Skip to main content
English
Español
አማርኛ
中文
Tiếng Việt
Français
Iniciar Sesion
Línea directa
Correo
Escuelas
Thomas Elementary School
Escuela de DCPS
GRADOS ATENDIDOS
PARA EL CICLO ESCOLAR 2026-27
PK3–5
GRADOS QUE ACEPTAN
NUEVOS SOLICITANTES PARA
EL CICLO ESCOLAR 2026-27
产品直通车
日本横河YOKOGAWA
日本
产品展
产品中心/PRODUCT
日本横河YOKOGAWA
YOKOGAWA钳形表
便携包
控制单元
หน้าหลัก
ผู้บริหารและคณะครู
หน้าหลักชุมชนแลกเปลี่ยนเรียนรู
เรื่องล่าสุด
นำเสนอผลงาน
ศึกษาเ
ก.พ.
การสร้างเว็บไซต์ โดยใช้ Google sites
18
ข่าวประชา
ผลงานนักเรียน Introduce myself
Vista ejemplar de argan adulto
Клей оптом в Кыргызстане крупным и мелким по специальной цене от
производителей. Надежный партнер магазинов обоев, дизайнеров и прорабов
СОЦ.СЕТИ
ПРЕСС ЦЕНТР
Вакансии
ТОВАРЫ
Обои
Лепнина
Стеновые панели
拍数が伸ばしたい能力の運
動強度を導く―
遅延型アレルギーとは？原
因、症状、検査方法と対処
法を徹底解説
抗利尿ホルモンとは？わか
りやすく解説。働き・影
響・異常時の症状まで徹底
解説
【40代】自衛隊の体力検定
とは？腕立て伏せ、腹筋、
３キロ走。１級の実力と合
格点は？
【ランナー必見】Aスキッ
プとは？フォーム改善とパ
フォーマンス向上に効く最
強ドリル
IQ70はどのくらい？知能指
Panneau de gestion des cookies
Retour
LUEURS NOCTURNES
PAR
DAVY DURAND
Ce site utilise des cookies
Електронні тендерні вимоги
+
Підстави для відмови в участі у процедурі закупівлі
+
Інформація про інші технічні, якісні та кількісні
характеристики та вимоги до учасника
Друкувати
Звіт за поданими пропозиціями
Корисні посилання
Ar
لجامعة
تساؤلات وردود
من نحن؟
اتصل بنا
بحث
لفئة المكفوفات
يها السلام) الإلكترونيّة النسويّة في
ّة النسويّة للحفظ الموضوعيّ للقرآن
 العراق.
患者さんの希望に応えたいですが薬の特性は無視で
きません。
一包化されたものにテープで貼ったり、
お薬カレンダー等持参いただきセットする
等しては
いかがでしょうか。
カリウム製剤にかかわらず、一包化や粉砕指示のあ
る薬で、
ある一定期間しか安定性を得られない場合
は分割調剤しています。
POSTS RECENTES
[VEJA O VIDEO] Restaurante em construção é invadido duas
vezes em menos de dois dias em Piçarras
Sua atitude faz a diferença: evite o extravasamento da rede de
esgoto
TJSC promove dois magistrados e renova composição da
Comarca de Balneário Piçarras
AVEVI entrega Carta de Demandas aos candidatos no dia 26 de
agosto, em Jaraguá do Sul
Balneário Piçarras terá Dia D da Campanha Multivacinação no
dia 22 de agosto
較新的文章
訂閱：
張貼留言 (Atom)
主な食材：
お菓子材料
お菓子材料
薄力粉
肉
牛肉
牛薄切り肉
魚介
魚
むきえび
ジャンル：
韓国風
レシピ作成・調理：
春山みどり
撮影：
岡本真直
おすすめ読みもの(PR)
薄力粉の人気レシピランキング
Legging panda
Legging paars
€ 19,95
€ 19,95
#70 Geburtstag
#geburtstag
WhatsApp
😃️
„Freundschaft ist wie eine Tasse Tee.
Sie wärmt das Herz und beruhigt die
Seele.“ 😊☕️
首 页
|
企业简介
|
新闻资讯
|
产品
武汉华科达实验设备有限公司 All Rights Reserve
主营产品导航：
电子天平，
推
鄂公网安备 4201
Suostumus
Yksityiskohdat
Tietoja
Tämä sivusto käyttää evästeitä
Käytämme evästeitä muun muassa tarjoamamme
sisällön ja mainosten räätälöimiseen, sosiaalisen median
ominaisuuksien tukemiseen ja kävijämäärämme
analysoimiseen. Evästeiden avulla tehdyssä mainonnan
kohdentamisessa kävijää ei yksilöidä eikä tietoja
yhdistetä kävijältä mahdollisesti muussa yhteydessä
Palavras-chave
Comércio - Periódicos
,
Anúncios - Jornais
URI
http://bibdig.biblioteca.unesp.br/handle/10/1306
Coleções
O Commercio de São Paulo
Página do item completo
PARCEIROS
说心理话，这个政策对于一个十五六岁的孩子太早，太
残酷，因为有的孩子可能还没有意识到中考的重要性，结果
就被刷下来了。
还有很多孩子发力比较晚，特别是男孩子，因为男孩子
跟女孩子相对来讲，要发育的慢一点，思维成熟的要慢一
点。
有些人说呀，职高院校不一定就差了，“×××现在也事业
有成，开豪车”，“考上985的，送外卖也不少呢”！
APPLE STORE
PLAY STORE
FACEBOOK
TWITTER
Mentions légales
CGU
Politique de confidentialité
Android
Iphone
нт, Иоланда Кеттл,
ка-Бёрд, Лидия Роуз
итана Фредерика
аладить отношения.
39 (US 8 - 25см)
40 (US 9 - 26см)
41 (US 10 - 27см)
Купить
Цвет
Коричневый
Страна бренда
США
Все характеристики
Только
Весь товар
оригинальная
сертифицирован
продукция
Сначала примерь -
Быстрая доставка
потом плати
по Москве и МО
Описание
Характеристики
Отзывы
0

Your goal
Your task is to extract all of the records exactly.

Answer below
Skip to main content
English
Español
አማርኛ
中文
Tiếng Việt
Français
Iniciar Sesion
Línea directa
Correo
Escuelas
Thomas Elementary School
Escuela de DCPS
GRADOS ATENDIDOS
PARA EL CICLO ESCOLAR 2026-27
PK3–5
GRADOS QUE ACEPTAN
NUEVOS SOLICITANTES PARA
EL CICLO ESCOLAR 2026-27
产品直通车
日本横河YOKOGAWA
日本
产品展
产品中心/PRODUCT
日本横河YOKOGAWA
YOKOGAWA钳形表
便携包
控制单元
หน้าหลัก
ผู้บริหารและคณะครู
หน้าหลักชุมชนแลกเปลี่ยนเรียนรู
เรื่องล่าสุด
นำเสนอผลงาน
ศึกษาเ
ก.พ.
การสร้างเว็บไซต์ โดยใช้ Google sites
18
ข่าวประชา
ผลงานนักเรียน Introduce myself
Vista ejemplar de argan adulto
Клей оптом в Кыргызстане крупным и мелким по специальной цене от
производителей. Надежный партнер магазинов обоев, дизайнеров и прорабов
СОЦ.СЕТИ
ПРЕСС ЦЕНТР
Вакансии
ТОВАРЫ
Обои
Лепнина
Стеновые панели
拍数が伸ばしたい能力の運
動強度を導く―
遅延型アレルギーとは？原
因、症状、検査方法と対処
法を徹底解説
抗利尿ホルモンとは？わか
りやすく解説。働き・影
響・異常時の症状まで徹底
解説
【40代】自衛隊の体力検定
とは？腕立て伏せ、腹筋、
３キロ走。１級の実力と合
格点は？
【ランナー必見】Aスキッ
プとは？フォーム改善とパ
フォーマンス向上に効く最
強ドリル
IQ70はどのくらい？知能指
Panneau de gestion des cookies
Retour
LUEURS NOCTURNES
PAR
DAVY DURAND
Ce site utilise des cookies
Електронні тендерні вимоги
+
Підстави для відмови в участі у процедурі закупівлі
+
Інформація про інші технічні, якісні та кількісні
характеристики та вимоги до учасника
Друкувати
Звіт за поданими пропозиціями
Корисні посилання
Ar
لجامعة
تساؤلات وردود
من نحن؟
اتصل بنا
بحث
لفئة المكفوفات
يها السلام) الإلكترونيّة النسويّة في
ّة النسويّة للحفظ الموضوعيّ للقرآن
 العراق.
患者さんの希望に応えたいですが薬の特性は無視で
きません。
一包化されたものにテープで貼ったり、
お薬カレンダー等持参いただきセットする
等しては
いかがでしょうか。
カリウム製剤にかかわらず、一包化や粉砕指示のあ
る薬で、
ある一定期間しか安定性を得られない場合
は分割調剤しています。
POSTS RECENTES
[VEJA O VIDEO] Restaurante em construção é invadido duas
vezes em menos de dois dias em Piçarras
Sua atitude faz a diferença: evite o extravasamento da rede de
esgoto
TJSC promove dois magistrados e renova composição da
Comarca de Balneário Piçarras
AVEVI entrega Carta de Demandas aos candidatos no dia 26 de
agosto, em Jaraguá do Sul
Balneário Piçarras terá Dia D da Campanha Multivacinação no
dia 22 de agosto
較新的文章
訂閱：
張貼留言 (Atom)
主な食材：
お菓子材料
お菓子材料
薄力粉
肉
牛肉
牛薄切り肉
魚介
魚
むきえび
ジャンル：
韓国風
レシピ作成・調理：
春山みどり
撮影：
岡本真直
おすすめ読みもの(PR)
薄力粉の人気レシピランキング
Legging panda
Legging paars
€ 19,95
€ 19,95
#70 Geburtstag
#geburtstag
WhatsApp
😃️
„Freundschaft ist wie eine Tasse Tee.
Sie wärmt das Herz und beruhigt die
Seele.“ 😊☕️
首 页
|
企业简介
|
新闻资讯
|
产品
武汉华科达实验设备有限公司 All Rights Reserve
主营产品导航：
电子天平，
推
鄂公网安备 4201
Suostumus
Yksityiskohdat
Tietoja
Tämä sivusto käyttää evästeitä
Käytämme evästeitä muun muassa tarjoamamme
sisällön ja mainosten räätälöimiseen, sosiaalisen median
ominaisuuksien tukemiseen ja kävijämäärämme
analysoimiseen. Evästeiden avulla tehdyssä mainonnan
kohdentamisessa kävijää ei yksilöidä eikä tietoja
yhdistetä kävijältä mahdollisesti muussa yhteydessä
Palavras-chave
Comércio - Periódicos
,
Anúncios - Jornais
URI
http://bibdig.biblioteca.unesp.br/handle/10/1306
Coleções
O Commercio de São Paulo
Página do item completo
PARCEIROS
说心理话，这个政策对于一个十五六岁的孩子太早，太
残酷，因为有的孩子可能还没有意识到中考的重要性，结果
就被刷下来了。
还有很多孩子发力比较晚，特别是男孩子，因为男孩子
跟女孩子相对来讲，要发育的慢一点，思维成熟的要慢一
点。
有些人说呀，职高院校不一定就差了，“×××现在也事业
有成，开豪车”，“考上985的，送外卖也不少呢”！
APPLE STORE
PLAY STORE
FACEBOOK
TWITTER
Mentions légales
CGU
Politique de confidentialité
Android
Iphone
нт, Иоланда Кеттл,
ка-Бёрд, Лидия Роуз
итана Фредерика
аладить отношения.
39 (US 8 - 25см)
40 (US 9 - 26см)
41 (US 10 - 27см)
Купить
Цвет
Коричневый
Страна бренда
США
Все характеристики
Только
Весь товар
оригинальная
сертифицирован
продукция
Сначала примерь -
Быстрая доставка
потом плати
по Москве и МО
Описание
Характеристики
Отзывы
0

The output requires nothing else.